Rasanya ke dua ayat di atas benar-benar pas untuk memulai laporan perjalanan kami kali ini. Betapa tidak. Jika pada musim panas yang biasanya berlangsung antara bulan Juli hingga Agustus matahari terbit sekitar pukul 5 pagi dan terbenam sekitar pukul 22.30 maka pada musim dingin yang biasanya berlangsung antara bulan Desember hingga Februari matahari baru terbit pukul 8 lebih dan terbenam sebelum pukul 5 ! Hal ini lebih terasa lagi ketika kita berpuasa, khususnya puasa Ramadhan.
Lucunya, ketika bulan Ramadhan jatuh di musim panas, ada saja sejumlah orang yang meminta keringanan karena puasa kita memang jauh lebih panjang dibanding puasa ditanah air. Namun ketika bulan Ramadhan jatuh di musim dingin yang berarti puasa menjadi jauh lebih pendek, tak satupun yang memprotesnya ….:-) …
Begitupun ketika kita berlibur. Di musim panas, selama hampir 17 jam lamanya kita bisa sepuas mungkin menikmati pemandangan di siang hari. Sebaliknya ketika musim dingin, waktu terasa begitu cepat berlalu.
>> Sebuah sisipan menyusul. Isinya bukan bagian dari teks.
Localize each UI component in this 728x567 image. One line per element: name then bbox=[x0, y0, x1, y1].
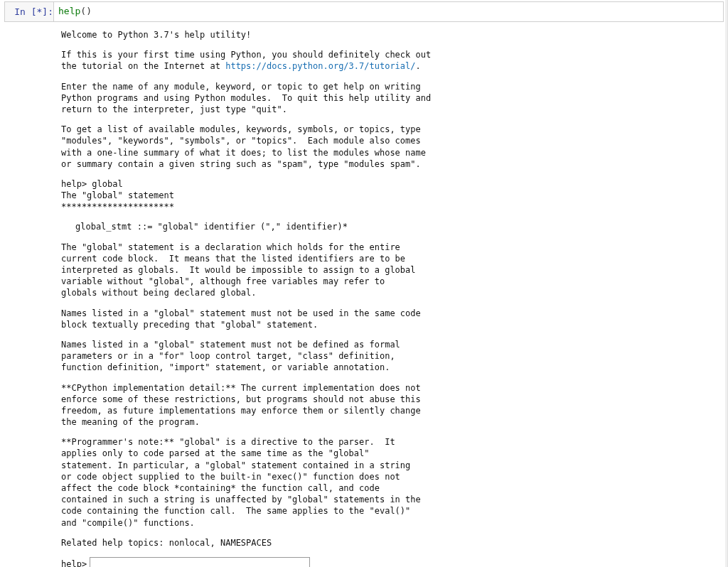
prompt-in-label: In bbox=[14, 6, 31, 17]
global-p3: Names listed in a "global" statement mus… bbox=[61, 339, 718, 374]
code-cell: In [*]: help() bbox=[4, 1, 724, 22]
output-intro3: To get a list of available modules, keyw… bbox=[61, 124, 718, 170]
prompt-bracket-open: [ bbox=[31, 6, 37, 17]
code-call-parens: () bbox=[80, 6, 92, 16]
tutorial-link[interactable]: https://docs.python.org/3.7/tutorial/ bbox=[225, 61, 415, 71]
help-prompt-row: help> bbox=[61, 557, 718, 567]
output-intro2: Enter the name of any module, keyword, o… bbox=[61, 81, 718, 116]
page-right-border bbox=[724, 0, 728, 567]
intro1-end: . bbox=[416, 61, 421, 71]
input-prompt: In [*]: bbox=[5, 2, 53, 21]
output-welcome: Welcome to Python 3.7's help utility! bbox=[61, 29, 718, 40]
global-p2: Names listed in a "global" statement mus… bbox=[61, 308, 718, 330]
output-area: Welcome to Python 3.7's help utility! If… bbox=[4, 29, 724, 567]
stars-line: ********************** bbox=[61, 201, 718, 212]
help-command-line: help> global bbox=[61, 178, 718, 190]
global-title: The "global" statement bbox=[61, 190, 718, 201]
help-prompt-label: help> bbox=[61, 558, 87, 567]
help-prompt-input[interactable] bbox=[90, 557, 310, 567]
related-topics: Related help topics: nonlocal, NAMESPACE… bbox=[61, 537, 718, 549]
global-p5: **Programmer's note:** "global" is a dir… bbox=[61, 436, 718, 529]
code-builtin-help: help bbox=[58, 6, 80, 16]
grammar-line: global_stmt ::= "global" identifier (","… bbox=[61, 221, 718, 232]
output-prompt-spacer bbox=[4, 29, 58, 567]
output-intro1: If this is your first time using Python,… bbox=[61, 49, 718, 72]
global-p1: The "global" statement is a declaration … bbox=[61, 242, 718, 299]
global-p4: **CPython implementation detail:** The c… bbox=[61, 382, 718, 428]
prompt-bracket-close: ]: bbox=[42, 6, 53, 17]
output-content: Welcome to Python 3.7's help utility! If… bbox=[58, 29, 724, 567]
code-input-area[interactable]: help() bbox=[53, 2, 723, 21]
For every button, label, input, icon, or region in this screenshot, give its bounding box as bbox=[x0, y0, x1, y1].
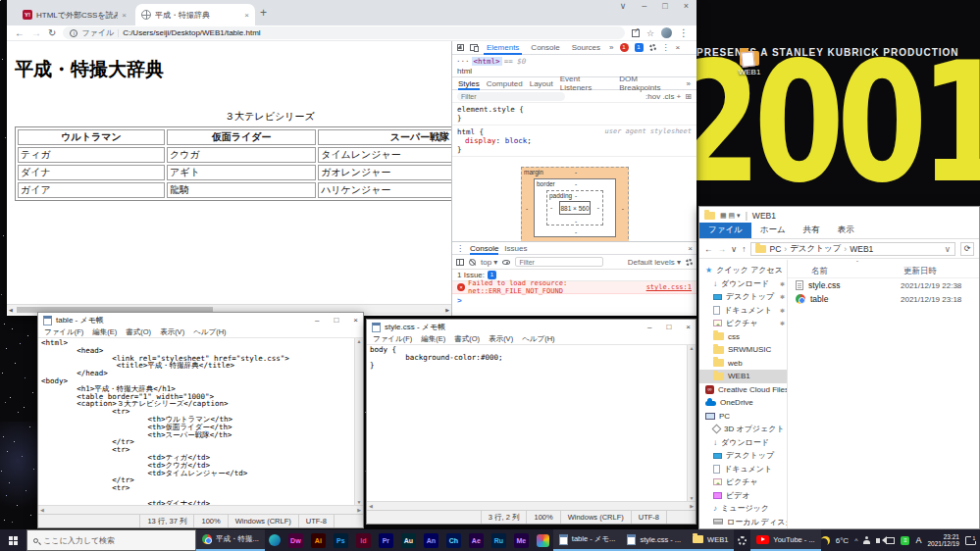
crumb-web1[interactable]: WEB1 bbox=[850, 244, 873, 254]
info-icon[interactable]: i bbox=[70, 29, 77, 37]
forward-icon[interactable]: → bbox=[31, 28, 41, 38]
minimize-icon[interactable]: – bbox=[642, 1, 646, 11]
error-source-link[interactable]: style.css:1 bbox=[646, 283, 692, 291]
tab-layout[interactable]: Layout bbox=[530, 79, 553, 88]
more-tabs-icon[interactable]: » bbox=[609, 43, 613, 52]
task-animate[interactable]: An bbox=[420, 529, 442, 551]
devtools-menu-icon[interactable]: ⋮ bbox=[662, 43, 670, 52]
nav-desktop-pinned[interactable]: デスクトップ✱ bbox=[699, 290, 787, 304]
drawer-tab-issues[interactable]: Issues bbox=[504, 244, 527, 253]
settings-gear-icon[interactable] bbox=[649, 44, 656, 51]
security-status-icon[interactable]: ≡ bbox=[901, 536, 909, 545]
log-levels-dropdown[interactable]: Default levels ▾ bbox=[628, 258, 681, 267]
nav-videos[interactable]: ビデオ bbox=[699, 489, 787, 503]
nav-desktop[interactable]: デスクトップ bbox=[699, 449, 787, 463]
people-icon[interactable] bbox=[863, 540, 870, 544]
nav-3d-objects[interactable]: 3D オブジェクト bbox=[699, 423, 787, 436]
box-model-diagram[interactable]: margin - - - - border - - padding - - - … bbox=[521, 167, 629, 249]
nav-downloads[interactable]: ↓ダウンロード bbox=[699, 436, 787, 450]
up-icon[interactable]: ↑ bbox=[742, 244, 746, 254]
task-audition[interactable]: Au bbox=[397, 529, 420, 551]
address-bar[interactable]: i ファイル C:/Users/seiji/Desktop/WEB1/table… bbox=[63, 26, 625, 39]
crumb-pc[interactable]: PC bbox=[769, 244, 781, 254]
nav-folder-web1[interactable]: WEB1 bbox=[699, 370, 787, 383]
reload-icon[interactable]: ↻ bbox=[48, 28, 56, 38]
nav-pictures[interactable]: ピクチャ bbox=[699, 476, 787, 489]
tab-computed[interactable]: Computed bbox=[487, 79, 523, 88]
nav-local-disk[interactable]: ローカル ディスク (C:) bbox=[699, 516, 787, 529]
task-settings[interactable] bbox=[734, 529, 750, 551]
task-photoshop[interactable]: Ps bbox=[330, 529, 352, 551]
weather-moon-icon[interactable] bbox=[821, 536, 830, 545]
menu-file[interactable]: ファイル(F) bbox=[44, 327, 83, 337]
nav-pc[interactable]: PC bbox=[699, 410, 787, 424]
browser-tab-1[interactable]: Y! HTMLで外部CSSを読み込めずに困 × bbox=[17, 4, 132, 25]
history-chevron-icon[interactable]: ∨ bbox=[731, 244, 737, 254]
show-hidden-icons-chevron[interactable]: ^ bbox=[854, 537, 857, 544]
tab-event-listeners[interactable]: Event Listeners bbox=[560, 75, 613, 92]
minimize-icon[interactable]: – bbox=[647, 323, 651, 331]
notepad-titlebar[interactable]: style.css - メモ帳 – □ × bbox=[367, 320, 696, 334]
address-breadcrumb[interactable]: PC› デスクトップ› WEB1 ∨ bbox=[750, 242, 955, 256]
new-tab-button[interactable]: + bbox=[260, 6, 267, 20]
action-center-icon[interactable]: 1 bbox=[965, 536, 976, 545]
minimize-icon[interactable]: – bbox=[315, 316, 319, 325]
console-prompt[interactable]: > bbox=[452, 294, 696, 307]
nav-folder-css[interactable]: css bbox=[699, 330, 787, 344]
task-youtube[interactable]: YouTube - ... bbox=[750, 529, 820, 551]
ribbon-tab-share[interactable]: 共有 bbox=[795, 223, 829, 238]
tab-console[interactable]: Console bbox=[528, 41, 562, 55]
nav-downloads-pinned[interactable]: ↓ダウンロード✱ bbox=[699, 277, 787, 291]
error-badge[interactable]: 1 bbox=[620, 43, 629, 52]
task-dreamweaver[interactable]: Dw bbox=[284, 529, 307, 551]
html-style-rule[interactable]: html { user agent stylesheet display: bl… bbox=[452, 125, 696, 157]
live-expression-icon[interactable] bbox=[502, 260, 510, 265]
nav-folder-web[interactable]: web bbox=[699, 357, 787, 371]
ime-mode-indicator[interactable]: A bbox=[915, 535, 921, 545]
tab-styles[interactable]: Styles bbox=[458, 77, 480, 90]
close-icon[interactable]: × bbox=[686, 323, 691, 331]
console-filter-input[interactable] bbox=[515, 257, 603, 267]
tab-sources[interactable]: Sources bbox=[569, 41, 603, 55]
desktop-icon-web1[interactable]: WEB1 bbox=[730, 51, 769, 76]
nav-documents[interactable]: ドキュメント bbox=[699, 463, 787, 476]
console-settings-icon[interactable] bbox=[686, 259, 693, 266]
browser-tab-2[interactable]: 平成・特撮辞典 × bbox=[135, 4, 255, 25]
start-button[interactable] bbox=[0, 529, 26, 551]
element-style-rule[interactable]: element.style { } bbox=[452, 103, 696, 125]
task-edge[interactable] bbox=[265, 529, 284, 551]
quick-access-toolbar[interactable]: ▦ ▤ ▾ bbox=[720, 212, 741, 220]
bookmark-star-icon[interactable]: ☆ bbox=[646, 28, 654, 38]
chrome-menu-icon[interactable]: ⋮ bbox=[679, 28, 689, 38]
back-icon[interactable]: ← bbox=[704, 244, 713, 254]
menu-format[interactable]: 書式(O) bbox=[454, 334, 480, 344]
nav-music[interactable]: ♪ミュージック bbox=[699, 502, 787, 516]
notepad-titlebar[interactable]: table - メモ帳 – □ × bbox=[38, 313, 363, 327]
nav-quick-access[interactable]: ★クイック アクセス bbox=[699, 264, 787, 277]
selected-html-node[interactable]: <html> bbox=[472, 57, 502, 66]
taskbar-search-box[interactable]: ここに入力して検索 bbox=[26, 529, 196, 551]
horizontal-scrollbar[interactable]: ◀▶ bbox=[38, 505, 363, 514]
styles-pane-toggle-icon[interactable]: ⊞ bbox=[685, 92, 692, 101]
vertical-scrollbar[interactable]: ▲▼ bbox=[687, 345, 696, 501]
taskbar-clock[interactable]: 23:21 2021/12/19 bbox=[927, 533, 959, 548]
nav-folder-srwmusic[interactable]: SRWMUSIC bbox=[699, 343, 787, 357]
menu-edit[interactable]: 編集(E) bbox=[92, 327, 117, 337]
task-photos[interactable] bbox=[533, 529, 553, 551]
inspect-element-icon[interactable] bbox=[457, 44, 464, 51]
sort-ascending-icon[interactable]: ˆ bbox=[856, 260, 858, 266]
nav-pictures-pinned[interactable]: ピクチャ✱ bbox=[699, 317, 787, 330]
task-character-animator[interactable]: Ch bbox=[442, 529, 465, 551]
clear-console-icon[interactable] bbox=[469, 259, 476, 266]
console-sidebar-icon[interactable] bbox=[456, 259, 464, 266]
notepad-text-area[interactable]: body { background-color:#000; } bbox=[367, 345, 687, 501]
menu-help[interactable]: ヘルプ(H) bbox=[522, 334, 554, 344]
maximize-icon[interactable]: □ bbox=[334, 316, 338, 325]
task-premiere-rush[interactable]: Ru bbox=[488, 529, 510, 551]
address-dropdown-icon[interactable]: ∨ bbox=[945, 244, 951, 254]
context-selector[interactable]: top ▾ bbox=[481, 258, 497, 267]
drawer-tab-console[interactable]: Console bbox=[470, 242, 498, 255]
devtools-close-icon[interactable]: × bbox=[676, 43, 681, 52]
task-chrome[interactable]: 平成・特撮... bbox=[196, 529, 265, 551]
scroll-left-icon[interactable]: ◀ bbox=[9, 307, 13, 313]
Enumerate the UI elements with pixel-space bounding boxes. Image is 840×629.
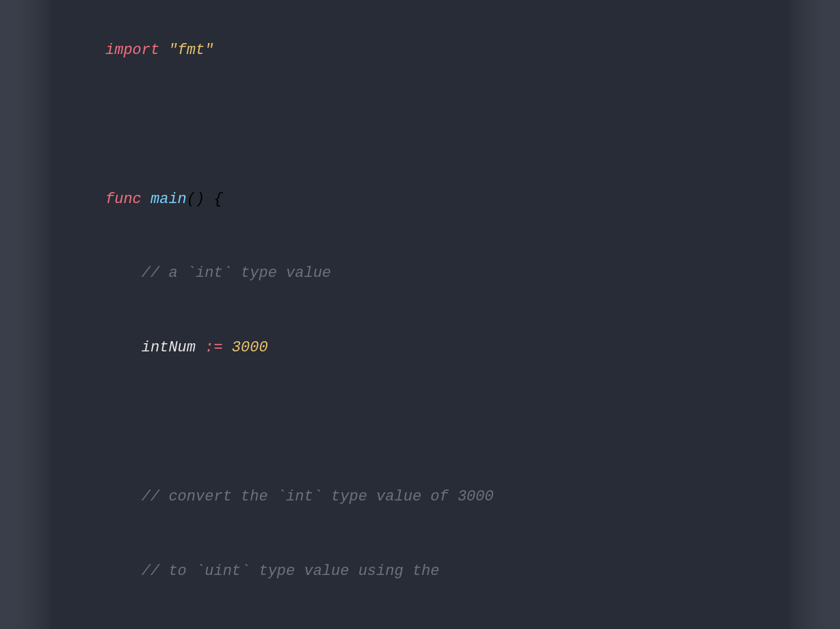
code-block: /* Convert `int` type value to `uint` ty… <box>105 0 735 629</box>
line-comment1: // a `int` type value <box>105 261 735 286</box>
line-blank-4 <box>105 410 735 435</box>
line-blank-3 <box>105 113 735 137</box>
line-comment2: // convert the `int` type value of 3000 <box>105 485 735 509</box>
code-window: /* Convert `int` type value to `uint` ty… <box>51 0 789 629</box>
line-import: import "fmt" <box>105 38 735 63</box>
line-comment3: // to `uint` type value using the <box>105 559 735 584</box>
line-var1: intNum := 3000 <box>105 336 735 360</box>
line-func: func main() { <box>105 187 735 212</box>
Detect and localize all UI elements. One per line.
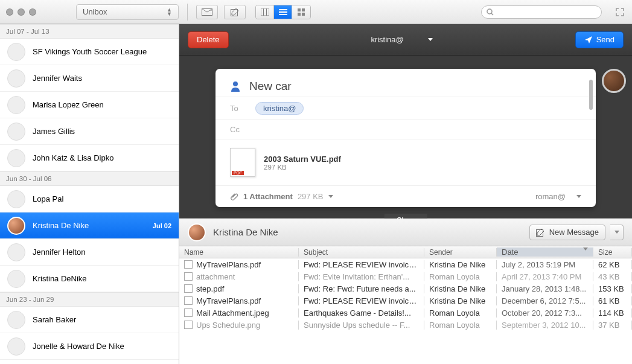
avatar — [7, 149, 25, 167]
table-row[interactable]: MyTravelPlans.pdfFwd: PLEASE REVIEW invo… — [179, 258, 632, 270]
content-area: Delete kristina@ Send New car — [179, 24, 632, 364]
date-separator: Jun 23 - Jun 29 — [0, 292, 179, 307]
sidebar-item[interactable]: Jonelle & Howard De Nike — [0, 333, 179, 360]
file-name: step.pdf — [196, 284, 224, 293]
pdf-thumbnail-icon[interactable] — [230, 148, 255, 177]
person-name: Kristina De Nike — [213, 227, 278, 237]
avatar — [7, 217, 25, 235]
new-message-dropdown[interactable] — [610, 225, 624, 240]
sort-desc-icon — [583, 247, 588, 251]
file-name: attachment — [196, 272, 235, 281]
view-mode-grid[interactable] — [292, 5, 310, 19]
row-size: 62 KB — [593, 260, 632, 269]
item-date: Jul 02 — [153, 222, 171, 229]
contact-name: Lopa Pal — [33, 194, 171, 203]
compose-card: New car To kristina@ Cc 2003 Saturn VUE.… — [215, 69, 596, 207]
contact-name: Sarah Baker — [33, 315, 171, 324]
sidebar-item[interactable]: Kristina De NikeJul 02 — [0, 212, 179, 239]
svg-rect-9 — [302, 8, 305, 11]
sender-avatar[interactable] — [602, 69, 626, 93]
contact-name: Jonelle & Howard De Nike — [33, 342, 171, 351]
sidebar-item[interactable]: Sarah Baker — [0, 307, 179, 333]
column-date[interactable]: Date — [497, 247, 593, 257]
compose-button[interactable] — [224, 5, 246, 19]
row-date: January 28, 2013 1:48... — [497, 284, 593, 293]
row-sender: Roman Loyola — [424, 321, 497, 330]
file-icon — [184, 308, 193, 317]
header-recipient[interactable]: kristina@ — [229, 35, 575, 44]
chevron-down-icon[interactable] — [328, 195, 333, 198]
to-label: To — [230, 104, 248, 113]
minimize-window-icon[interactable] — [18, 8, 25, 16]
chevron-updown-icon: ▲▼ — [167, 8, 172, 16]
row-size: 61 KB — [593, 296, 632, 305]
compose-area: New car To kristina@ Cc 2003 Saturn VUE.… — [179, 56, 632, 207]
to-row: To kristina@ — [215, 97, 596, 120]
paperclip-icon[interactable] — [230, 193, 238, 201]
row-sender: Kristina De Nike — [424, 284, 497, 293]
close-window-icon[interactable] — [6, 8, 13, 16]
titlebar: Unibox ▲▼ — [0, 0, 632, 24]
chevron-down-icon[interactable] — [576, 195, 581, 198]
sidebar-item[interactable]: Marisa Lopez Green — [0, 92, 179, 118]
sidebar-item[interactable]: Jennifer Helton — [0, 239, 179, 266]
date-separator: Jun 30 - Jul 06 — [0, 171, 179, 186]
scrollbar[interactable] — [589, 80, 593, 110]
row-size: 153 KB — [593, 284, 632, 293]
subject-field[interactable]: New car — [249, 80, 292, 93]
account-switcher-dropdown[interactable]: Unibox ▲▼ — [76, 4, 179, 20]
svg-rect-2 — [261, 8, 269, 16]
table-row[interactable]: Mail Attachment.jpegEarthquakes Game - D… — [179, 307, 632, 319]
sidebar-item[interactable]: John Katz & Lisa Dipko — [0, 145, 179, 171]
to-recipient-token[interactable]: kristina@ — [255, 102, 304, 115]
new-message-label: New Message — [549, 228, 599, 237]
from-account-dropdown[interactable]: roman@ — [535, 192, 566, 201]
contact-name: Jennifer Waits — [33, 74, 171, 83]
zoom-window-icon[interactable] — [29, 8, 36, 16]
cc-row[interactable]: Cc — [215, 120, 596, 139]
send-button[interactable]: Send — [575, 31, 624, 48]
svg-rect-8 — [298, 8, 301, 11]
delete-button[interactable]: Delete — [188, 31, 229, 48]
column-name[interactable]: Name — [179, 248, 299, 257]
table-row[interactable]: Ups Schedule.pngSunnyside Ups schedule -… — [179, 319, 632, 331]
contact-name: Kristina De Nike — [33, 221, 145, 230]
app-name: Unibox — [83, 7, 107, 16]
inbox-button[interactable] — [196, 5, 218, 19]
fullscreen-icon[interactable] — [614, 6, 626, 18]
svg-line-13 — [491, 13, 493, 15]
sidebar-item[interactable]: SF Vikings Youth Soccer League — [0, 39, 179, 65]
search-input[interactable] — [481, 5, 602, 19]
attachment-count: 1 Attachment — [243, 192, 293, 201]
attachment-row: 2003 Saturn VUE.pdf 297 KB — [215, 139, 596, 185]
file-icon — [184, 272, 193, 281]
file-name: MyTravelPlans.pdf — [196, 260, 261, 269]
sidebar-item[interactable]: Jennifer Waits — [0, 65, 179, 92]
person-avatar[interactable] — [188, 223, 206, 241]
sidebar-item[interactable]: James Gillis — [0, 118, 179, 145]
column-sender[interactable]: Sender — [424, 248, 497, 257]
sidebar: Jul 07 - Jul 13SF Vikings Youth Soccer L… — [0, 24, 179, 364]
table-header: Name Subject Sender Date Size — [179, 246, 632, 258]
sidebar-item[interactable]: Lopa Pal — [0, 186, 179, 212]
column-subject[interactable]: Subject — [299, 248, 424, 257]
table-row[interactable]: step.pdfFwd: Re: Fwd: Future needs a...K… — [179, 283, 632, 295]
file-icon — [184, 321, 193, 329]
row-date: October 20, 2012 7:3... — [497, 308, 593, 318]
row-date: July 2, 2013 5:19 PM — [497, 260, 593, 269]
panel-header: Kristina De Nike New Message — [179, 219, 632, 246]
view-mode-columns[interactable] — [256, 5, 274, 19]
file-name: Ups Schedule.png — [196, 321, 260, 330]
sidebar-item[interactable]: Kristina DeNike — [0, 266, 179, 292]
new-message-button[interactable]: New Message — [529, 225, 605, 240]
table-row[interactable]: MyTravelPlans.pdfFwd: PLEASE REVIEW invo… — [179, 295, 632, 307]
attachment-filename: 2003 Saturn VUE.pdf — [264, 155, 341, 164]
view-mode-segmented — [255, 5, 311, 19]
row-subject: Fwd: PLEASE REVIEW invoice... — [299, 260, 424, 269]
contact-name: Jennifer Helton — [33, 247, 171, 257]
table-row[interactable]: attachmentFwd: Evite Invitation: Erthan'… — [179, 270, 632, 283]
view-mode-list[interactable] — [274, 5, 292, 19]
subject-row: New car — [215, 69, 596, 97]
column-size[interactable]: Size — [593, 248, 632, 257]
contact-name: Marisa Lopez Green — [33, 100, 171, 109]
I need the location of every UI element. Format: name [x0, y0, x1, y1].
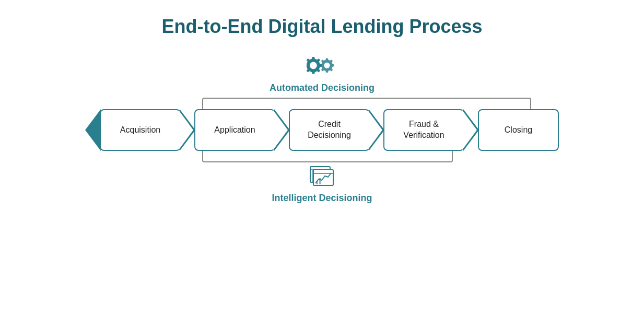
- step-credit-decisioning: CreditDecisioning: [289, 109, 370, 151]
- page-title: End-to-End Digital Lending Process: [161, 16, 482, 38]
- step-application: Application: [194, 109, 275, 151]
- svg-point-1: [310, 62, 317, 69]
- step-closing: Closing: [478, 109, 559, 151]
- chart-icon-container: [306, 164, 337, 191]
- svg-rect-8: [316, 181, 318, 184]
- automated-decisioning-label: Automated Decisioning: [270, 83, 374, 93]
- top-bracket: [202, 98, 531, 109]
- intelligent-decisioning-section: Intelligent Decisioning: [272, 164, 372, 204]
- automated-decisioning-section: Automated Decisioning: [0, 53, 644, 98]
- arrow-3: [369, 109, 384, 151]
- left-entry-arrow: [85, 109, 101, 151]
- chevron-icon-4: [463, 109, 479, 151]
- arrow-1: [180, 109, 195, 151]
- intelligent-decisioning-label: Intelligent Decisioning: [272, 193, 372, 204]
- arrow-2: [274, 109, 290, 151]
- step-acquisition: Acquisition: [100, 109, 181, 151]
- chart-icon: [306, 164, 337, 191]
- svg-rect-9: [319, 178, 321, 184]
- page-container: End-to-End Digital Lending Process: [0, 0, 644, 329]
- svg-point-0: [324, 63, 330, 68]
- process-flow: Acquisition Application CreditDecisionin…: [0, 109, 644, 151]
- chevron-icon-2: [274, 109, 290, 151]
- acquisition-wrapper: Acquisition: [85, 109, 181, 151]
- chevron-icon-3: [369, 109, 384, 151]
- gear-icon-container: [307, 53, 338, 79]
- step-fraud-verification: Fraud &Verification: [383, 109, 464, 151]
- chevron-icon-1: [180, 109, 195, 151]
- arrow-4: [463, 109, 479, 151]
- gears-icon: [307, 53, 338, 79]
- bottom-bracket: [202, 151, 453, 162]
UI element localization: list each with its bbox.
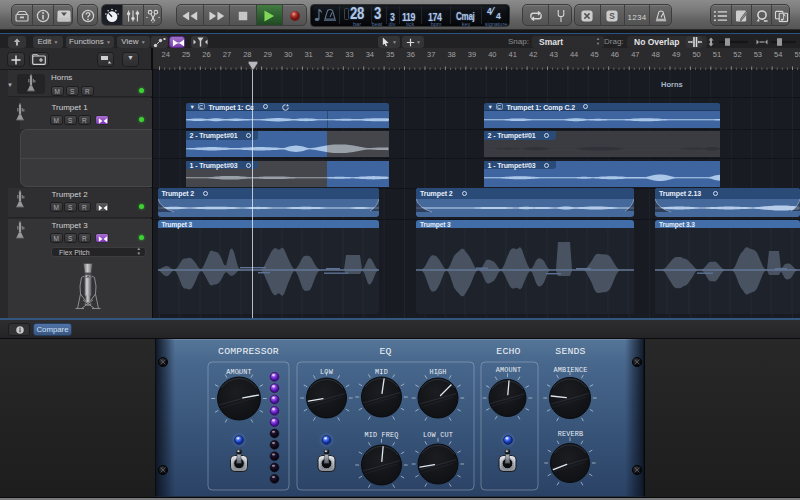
svg-text:S: S (609, 11, 615, 21)
svg-text:AMOUNT: AMOUNT (496, 366, 522, 374)
svg-text:LOW CUT: LOW CUT (423, 431, 453, 439)
svg-text:ECHO: ECHO (496, 346, 520, 357)
svg-text:1234: 1234 (627, 13, 646, 22)
svg-text:REVERB: REVERB (558, 430, 584, 438)
svg-text:EQ: EQ (379, 346, 391, 357)
svg-text:COMPRESSOR: COMPRESSOR (218, 346, 279, 357)
svg-text:MID FREQ: MID FREQ (364, 431, 398, 439)
svg-text:SENDS: SENDS (555, 346, 585, 357)
svg-text:AMBIENCE: AMBIENCE (553, 366, 587, 374)
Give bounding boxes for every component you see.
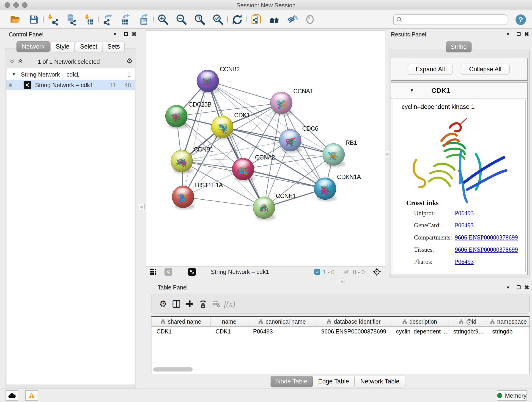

Rasanya belum puas kita menikmati pemandangan sembari berfoto-foto mengambil gambar kenangan .. tahu2 hari telah gelap. Inilah salah satu bukti kekuasaan Allah swt yang tidak mungkin dapat diingkari.
Perjalanan kami kali ini adalah perjalanan terpanjang yang kami lalui dengan menggunakan mobil pribadi, yaitu 3000 km bolak balik. Salah satu keuntungan bepergian di Eropa memang melalui jalan darat, baik dengan mobil pribadi maupun mobil sewaan. Dengan cara ini dengan mudah kita dapat mengunjungi berbagai kota di Eropa. Ini dimungkinkan karena adanya jaringan jalan/highway antar negara yang terkoordinir dengan baik. Disamping itu, dengan tidak adanya pengecekan di perbatasan setiap negara serta digunakannya satu mata uang Uni Eropa, yaitu Euro, menjadikan perjalanan sangat mudah, aman dan nyaman.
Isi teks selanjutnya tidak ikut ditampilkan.